Richard Louv is a guy who can get 550 adults to sit in a Downtown Hilton conference room ... to hear him lecture about how kids these days don't get enough time outdoors.
As the acclaimed author of 2005's The Last Child in the Woods, Louv created the term "nature-deficit disorder"; as the founder of the Children & Nature Network and a burgeoning media celebrity, he is the acknowledged guru on the malady.
Louv spoke here Sept. 23, during the 2008 International Urban Parks Conference, organized by the Pittsburgh Parks Conservancy and titled "Body and Soul: Parks and the Health of Great Cities."
In the best-selling Last Child, the San Diego-based journalist and scholar defines nature-deficit disorder as "the increasing divide between the young and the natural world, and the environmental, social, psychological, and spiritual implications of that change." Citing our evolutionary heritage as field- and forest-dwellers, along with a growing body of scientific research, Louv says that "healing the broken bond" between kids and nature is necessary for both their health and the well-being of the planet.
"We've taken nature away from our kids," he told the crowd, some hailing from as far away as Australia, South Korean and Uganda.
Though the average American child spends 44 hours a week with electronic media, we can't blame the Web or iPods, says Louv, a gray-haired father of two. More pertinent are "the over-structuring of childhood" -- which leaves scant bug-watching time between soccer practices -- and such community-design trends as streets with no sidewalks.
The big trouble, though, is fear, fueled by the news media. "Parents are scared to death of stranger-danger," Louv says -- even though abductions are rare, and seldom perpetrated by strangers. Over the past three decades, we've placed children under "virtual house arrest." He added, "We might be approaching a time when it is no longer normal or expected for kids to go outside to watch the leaves move."
That's a problem, for instance, because rising childhood obesity rates support other research indicating that kids who go outside exercise more. It's a problem because kids who don't get nature-time seem more prone to anxiety, depression and attention-deficit problems. ("The woods were my Ritalin," Louv writes in Last Child.) And it's a problem, Louv writes, because "the quality of exposure to nature affects our health at an almost cellular level."
Finally, how will a generation that's barely experienced nature first-hand be able to preserve animal habitats or address global warming?
But Louv says the tide is turning. He cites growing media coverage of, well, nature-deficit disorder. He noted that, on Sept. 19, the U.S. House overwhelmingly approved the No Child Left Inside Act, which would offer schools federal funding for outdoor recreation and environmental education.
Louv also lauded philanthropic and community-based efforts nationally, including Sustainable Pittsburgh's Pittsburgh Outdoors Promise. The initiative, based on a program operating at City Charter High School, is in its fund-raising stage. It would help schools outsource some of their physical-education curriculum to groups specializing in outdoor activities and environmental studies.

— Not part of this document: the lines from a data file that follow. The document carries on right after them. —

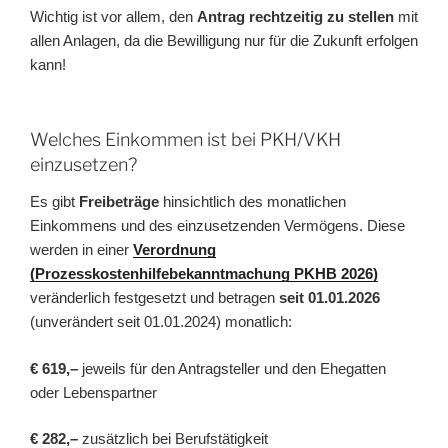
Wichtig ist vor allem, den
Antrag rechtzeitig zu stellen
mit
allen Anlagen, da die Bewilligung nur für die Zukunft erfolgen
kann!
Welches Einkommen ist bei PKH/VKH
einzusetzen?
Es gibt
Freibeträge
hinsichtlich des monatlichen
Einkommens und des einzusetzenden Vermögens. Diese
werden in einer
Verordnung
(Prozesskostenhilfebekanntmachung PKHB 2026)
veränderlich festgesetzt und betragen
seit 01.01.2026
(unverändert seit 01.01.2024) monatlich:
€ 619,–
jeweils für den Antragsteller und den Ehegatten
oder Lebenspartner
€ 282,–
zusätzlich bei Berufstätigkeit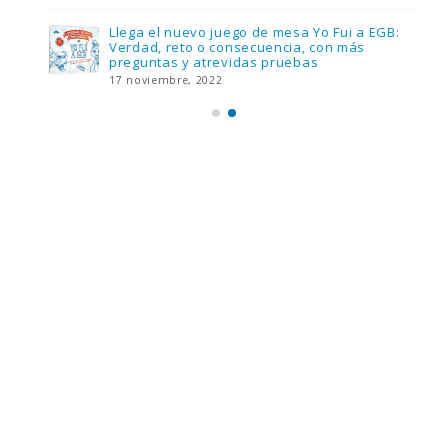
Llega el nuevo juego de mesa Yo Fui a EGB:
Verdad, reto o consecuencia, con más
preguntas y atrevidas pruebas
17 noviembre, 2022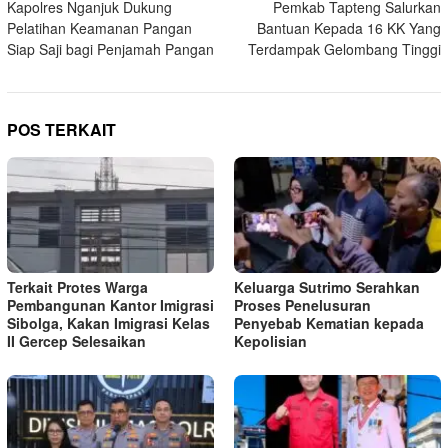
Kapolres Nganjuk Dukung
Pemkab Tapteng Salurkan
pos
Pelatihan Keamanan Pangan
Bantuan Kepada 16 KK Yang
Siap Saji bagi Penjamah Pangan
Terdampak Gelombang Tinggi
POS TERKAIT
Terkait Protes Warga
Keluarga Sutrimo Serahkan
Pembangunan Kantor Imigrasi
Proses Penelusuran
Sibolga, Kakan Imigrasi Kelas
Penyebab Kematian kepada
II Gercep Selesaikan
Kepolisian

Other conference presenters addressed the nuts and bolts of luring people back to nature, often in city settings. Charlie Lord, director of Boston's Urban Ecology Institute, said a program taking fifth-through-12th-graders to study things like water quality and bird biodiversity in a city "outdoor lab" led to higher science scores on standardized tests -- and a palpable sense of community pride. Karen Purcell, of the Cornell Lab of Ornithology's Celebrate Urban Birds citizen-science project, has distributed some 70,000 species-identification surveys in all 50 states.

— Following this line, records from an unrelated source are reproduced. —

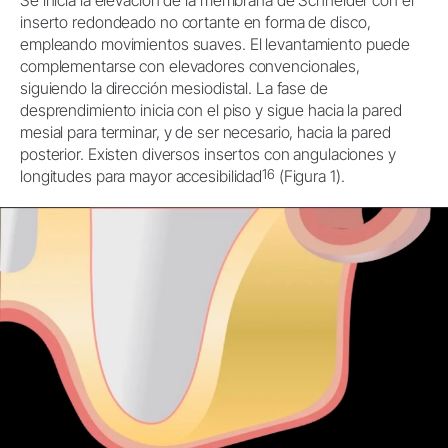
Se inicia la elevación de la membrana de Schneider con el
inserto redondeado no cortante en forma de disco,
empleando movimientos suaves. El levantamiento puede
complementarse con elevadores convencionales,
siguiendo la dirección mesiodistal. La fase de
desprendimiento inicia con el piso y sigue hacia la pared
mesial para terminar, y de ser necesario, hacia la pared
posterior. Existen diversos insertos con angulaciones y
16
longitudes para mayor accesibilidad
(Figura 1).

Louv says that prospects for more such efforts are promising. In many ways, he believes, the love of nature transcends partisanship, ranging "from the Sierra Club to The 700 Club," as he likes to say.
He was actually on Pat Robertson's 700 Club, in fact, talking nature-deficit disorder. "They did a great job," says Louv. "They all wanted to tell me about the treehouse they had when they were kids."